Ironic then, as Sean at FiredUp Missouri pointed out, that Ed Martin finally got around to filing his Ethics Disclosure required by federal law...300 days late. Martin was required by law to disclose the details of his finances within 30 days of raising $5,000, but after requesting numerous extensions he only got around to it on April 29 of this year, 300 days after he originally reached the threshold on July 10 of 2009.

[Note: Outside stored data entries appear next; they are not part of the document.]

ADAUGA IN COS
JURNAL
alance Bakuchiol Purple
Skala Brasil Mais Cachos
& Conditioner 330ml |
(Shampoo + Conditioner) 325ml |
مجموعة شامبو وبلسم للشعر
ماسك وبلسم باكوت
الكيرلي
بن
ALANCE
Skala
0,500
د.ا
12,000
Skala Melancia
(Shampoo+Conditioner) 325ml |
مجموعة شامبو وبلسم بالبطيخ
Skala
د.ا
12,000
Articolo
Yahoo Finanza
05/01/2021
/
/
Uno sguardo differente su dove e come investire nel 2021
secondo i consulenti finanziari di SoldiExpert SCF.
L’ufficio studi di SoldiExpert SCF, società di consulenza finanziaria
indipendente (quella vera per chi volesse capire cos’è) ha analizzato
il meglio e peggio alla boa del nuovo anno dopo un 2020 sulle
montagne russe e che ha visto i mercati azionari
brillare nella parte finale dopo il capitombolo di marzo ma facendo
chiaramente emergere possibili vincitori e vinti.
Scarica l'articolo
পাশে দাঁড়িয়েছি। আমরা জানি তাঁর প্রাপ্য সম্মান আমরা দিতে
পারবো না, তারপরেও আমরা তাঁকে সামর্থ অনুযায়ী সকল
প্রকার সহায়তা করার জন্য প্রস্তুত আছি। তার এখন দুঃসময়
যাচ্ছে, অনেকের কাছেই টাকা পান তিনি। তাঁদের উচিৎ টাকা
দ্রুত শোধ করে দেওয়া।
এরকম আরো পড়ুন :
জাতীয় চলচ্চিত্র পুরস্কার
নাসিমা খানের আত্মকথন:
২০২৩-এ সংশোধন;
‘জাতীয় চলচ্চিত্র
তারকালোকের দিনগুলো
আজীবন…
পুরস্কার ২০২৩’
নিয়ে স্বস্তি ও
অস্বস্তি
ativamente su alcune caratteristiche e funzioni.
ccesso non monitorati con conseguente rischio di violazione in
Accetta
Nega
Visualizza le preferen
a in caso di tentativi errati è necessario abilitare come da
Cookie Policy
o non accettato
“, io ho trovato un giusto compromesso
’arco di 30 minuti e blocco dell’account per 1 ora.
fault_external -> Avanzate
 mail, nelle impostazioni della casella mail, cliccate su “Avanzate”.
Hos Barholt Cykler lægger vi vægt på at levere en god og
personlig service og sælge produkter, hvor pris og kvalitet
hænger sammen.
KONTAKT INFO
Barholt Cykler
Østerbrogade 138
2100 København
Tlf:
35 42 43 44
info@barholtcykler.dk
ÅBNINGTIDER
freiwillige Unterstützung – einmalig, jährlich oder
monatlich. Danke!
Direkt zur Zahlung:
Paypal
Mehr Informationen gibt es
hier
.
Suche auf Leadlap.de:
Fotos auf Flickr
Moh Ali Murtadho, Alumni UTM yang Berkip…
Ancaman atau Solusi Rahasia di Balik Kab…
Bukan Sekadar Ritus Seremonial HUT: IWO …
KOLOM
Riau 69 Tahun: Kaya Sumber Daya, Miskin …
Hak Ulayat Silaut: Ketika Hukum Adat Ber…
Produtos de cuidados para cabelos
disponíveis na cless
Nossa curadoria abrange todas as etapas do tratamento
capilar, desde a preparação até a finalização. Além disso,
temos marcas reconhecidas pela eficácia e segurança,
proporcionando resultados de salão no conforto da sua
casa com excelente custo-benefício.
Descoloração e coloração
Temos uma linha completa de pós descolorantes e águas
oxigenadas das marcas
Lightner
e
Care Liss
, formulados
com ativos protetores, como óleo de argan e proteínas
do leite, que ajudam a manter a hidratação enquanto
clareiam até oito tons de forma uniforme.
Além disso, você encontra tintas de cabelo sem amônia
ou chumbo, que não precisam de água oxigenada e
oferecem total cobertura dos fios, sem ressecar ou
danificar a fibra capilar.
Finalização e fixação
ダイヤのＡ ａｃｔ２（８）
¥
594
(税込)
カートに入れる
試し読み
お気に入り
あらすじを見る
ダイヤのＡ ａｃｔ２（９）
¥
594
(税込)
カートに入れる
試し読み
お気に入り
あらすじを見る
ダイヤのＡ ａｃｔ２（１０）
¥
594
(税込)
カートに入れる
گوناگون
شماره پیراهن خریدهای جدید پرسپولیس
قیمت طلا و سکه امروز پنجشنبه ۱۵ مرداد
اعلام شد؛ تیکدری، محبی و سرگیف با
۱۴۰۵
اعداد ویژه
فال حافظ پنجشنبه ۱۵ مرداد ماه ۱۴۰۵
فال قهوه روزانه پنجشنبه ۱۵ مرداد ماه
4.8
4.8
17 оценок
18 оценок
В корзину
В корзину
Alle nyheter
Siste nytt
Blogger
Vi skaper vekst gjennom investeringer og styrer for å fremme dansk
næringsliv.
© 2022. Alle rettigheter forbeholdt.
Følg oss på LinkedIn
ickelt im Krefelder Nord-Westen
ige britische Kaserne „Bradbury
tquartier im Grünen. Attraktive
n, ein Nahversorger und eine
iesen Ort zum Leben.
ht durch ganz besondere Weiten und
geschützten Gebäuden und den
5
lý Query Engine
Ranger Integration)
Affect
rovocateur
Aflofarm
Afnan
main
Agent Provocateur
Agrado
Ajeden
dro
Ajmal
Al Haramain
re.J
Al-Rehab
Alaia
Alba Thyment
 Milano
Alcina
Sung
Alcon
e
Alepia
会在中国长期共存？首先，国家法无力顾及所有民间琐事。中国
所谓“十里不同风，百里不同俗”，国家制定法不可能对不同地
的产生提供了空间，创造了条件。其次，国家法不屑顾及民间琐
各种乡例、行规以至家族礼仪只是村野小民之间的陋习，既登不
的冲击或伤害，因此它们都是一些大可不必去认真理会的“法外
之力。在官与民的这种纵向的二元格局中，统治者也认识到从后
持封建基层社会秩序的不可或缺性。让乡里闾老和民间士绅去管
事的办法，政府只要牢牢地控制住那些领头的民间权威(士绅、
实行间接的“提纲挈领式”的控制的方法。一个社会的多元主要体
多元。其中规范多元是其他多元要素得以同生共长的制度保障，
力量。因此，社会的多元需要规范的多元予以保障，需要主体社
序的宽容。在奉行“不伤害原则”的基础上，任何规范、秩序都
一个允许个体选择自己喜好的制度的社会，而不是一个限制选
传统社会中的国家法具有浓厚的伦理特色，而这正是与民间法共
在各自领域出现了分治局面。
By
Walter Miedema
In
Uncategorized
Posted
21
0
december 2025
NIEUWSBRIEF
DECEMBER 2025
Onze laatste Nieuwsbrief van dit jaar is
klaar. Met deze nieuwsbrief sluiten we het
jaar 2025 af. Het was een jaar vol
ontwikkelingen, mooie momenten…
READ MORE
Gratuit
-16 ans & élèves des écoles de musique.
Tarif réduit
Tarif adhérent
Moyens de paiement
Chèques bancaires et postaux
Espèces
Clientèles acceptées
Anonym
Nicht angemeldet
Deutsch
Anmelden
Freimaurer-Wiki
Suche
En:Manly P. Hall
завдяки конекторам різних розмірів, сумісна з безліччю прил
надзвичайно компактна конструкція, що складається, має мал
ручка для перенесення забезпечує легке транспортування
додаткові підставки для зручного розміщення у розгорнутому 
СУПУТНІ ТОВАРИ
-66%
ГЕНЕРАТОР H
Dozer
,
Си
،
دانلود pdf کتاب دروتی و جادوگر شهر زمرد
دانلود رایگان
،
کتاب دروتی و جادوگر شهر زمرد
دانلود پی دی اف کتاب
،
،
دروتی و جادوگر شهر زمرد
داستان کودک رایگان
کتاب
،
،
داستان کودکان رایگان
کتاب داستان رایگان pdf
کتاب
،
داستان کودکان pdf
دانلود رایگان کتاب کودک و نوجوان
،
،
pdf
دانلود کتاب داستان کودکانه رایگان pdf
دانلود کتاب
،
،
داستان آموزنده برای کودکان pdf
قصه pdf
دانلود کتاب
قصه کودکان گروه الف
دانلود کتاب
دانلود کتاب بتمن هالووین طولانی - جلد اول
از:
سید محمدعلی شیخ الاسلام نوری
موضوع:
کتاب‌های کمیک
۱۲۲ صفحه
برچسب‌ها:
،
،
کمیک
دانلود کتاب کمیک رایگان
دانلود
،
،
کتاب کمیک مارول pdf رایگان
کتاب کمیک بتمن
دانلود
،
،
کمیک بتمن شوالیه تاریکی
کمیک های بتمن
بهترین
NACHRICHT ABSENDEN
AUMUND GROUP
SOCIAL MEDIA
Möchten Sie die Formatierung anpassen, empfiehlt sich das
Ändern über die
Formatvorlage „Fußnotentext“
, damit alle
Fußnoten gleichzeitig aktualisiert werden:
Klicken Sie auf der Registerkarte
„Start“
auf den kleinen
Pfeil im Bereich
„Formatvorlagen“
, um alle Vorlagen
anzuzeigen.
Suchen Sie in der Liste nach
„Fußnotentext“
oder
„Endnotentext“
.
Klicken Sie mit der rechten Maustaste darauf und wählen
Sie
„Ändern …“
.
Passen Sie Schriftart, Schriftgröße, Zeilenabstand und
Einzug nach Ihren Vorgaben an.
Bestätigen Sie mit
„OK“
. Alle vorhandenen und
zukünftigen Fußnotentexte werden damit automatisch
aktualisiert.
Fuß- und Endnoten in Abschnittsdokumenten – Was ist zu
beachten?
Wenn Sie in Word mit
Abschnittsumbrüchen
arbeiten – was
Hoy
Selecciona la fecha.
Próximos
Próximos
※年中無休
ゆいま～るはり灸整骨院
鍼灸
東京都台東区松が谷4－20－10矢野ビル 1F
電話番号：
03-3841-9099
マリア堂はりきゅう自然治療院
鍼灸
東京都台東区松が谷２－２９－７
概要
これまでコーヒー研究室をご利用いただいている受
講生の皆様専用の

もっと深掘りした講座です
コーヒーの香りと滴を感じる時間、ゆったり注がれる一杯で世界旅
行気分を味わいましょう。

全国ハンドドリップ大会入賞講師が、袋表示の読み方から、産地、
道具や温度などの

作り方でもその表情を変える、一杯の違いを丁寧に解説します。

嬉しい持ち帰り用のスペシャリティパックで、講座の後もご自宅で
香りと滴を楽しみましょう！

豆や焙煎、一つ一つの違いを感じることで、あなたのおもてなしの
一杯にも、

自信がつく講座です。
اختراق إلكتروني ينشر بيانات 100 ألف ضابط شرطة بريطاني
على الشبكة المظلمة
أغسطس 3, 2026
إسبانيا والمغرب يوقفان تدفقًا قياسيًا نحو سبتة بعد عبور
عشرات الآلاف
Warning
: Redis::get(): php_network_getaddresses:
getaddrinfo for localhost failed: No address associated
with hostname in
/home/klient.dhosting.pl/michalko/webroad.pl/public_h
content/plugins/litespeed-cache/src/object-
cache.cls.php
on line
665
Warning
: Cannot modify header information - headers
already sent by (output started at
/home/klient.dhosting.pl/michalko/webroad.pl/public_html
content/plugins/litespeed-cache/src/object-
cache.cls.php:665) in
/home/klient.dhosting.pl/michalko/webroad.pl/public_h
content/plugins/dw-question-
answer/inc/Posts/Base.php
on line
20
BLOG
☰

Check out the litany of excuses "Mr. Transparency" used while stalling his ethics report:
In letters to the ethics committee, Martin said he needed an extension of 60 days because he was a “private citizen who is running his own business.” He later followed up with a request for a 90-day extension, saying he had just officially declared his candidacy Sept. 30.Wow, that's amazing. I didn't realize you could get out of ethics laws by being a "private citizen." Of course, I also hadn't realized you could request free hunting permits as the Chief of Staff.
“Before that, I was testing the waters and trying to decide,” he wrote. “I am a private citizen with my own small business and family (wife, three kids).”
In early February, Martin again wrote the ethics committee apologizing for the delay in filing, attributing it to his inexperience in running for office. He also asked a number of follow-up questions about the process, including whether his wife had to list all the boards on which she holds a position.
But more to the point, between September 30 and April 30, while Ed Martin was waaaay too busy to deal with pesky things like ethics reports, he managed to write 150 posts on his blog edmartinforcongress.com . He also somehow found the time to hold a Super Bowl Party, a trivia night fundraiser, hang out with former football players, and of course go to tea party rallies, along with probably hundreds of other events. Naturally, there are lots of things you can do when you're running for office, but the law asks you to file Ethics Disclosures all the same.
But of course, as we've seen many times before, Ed Martin seems to think that laws are for little people.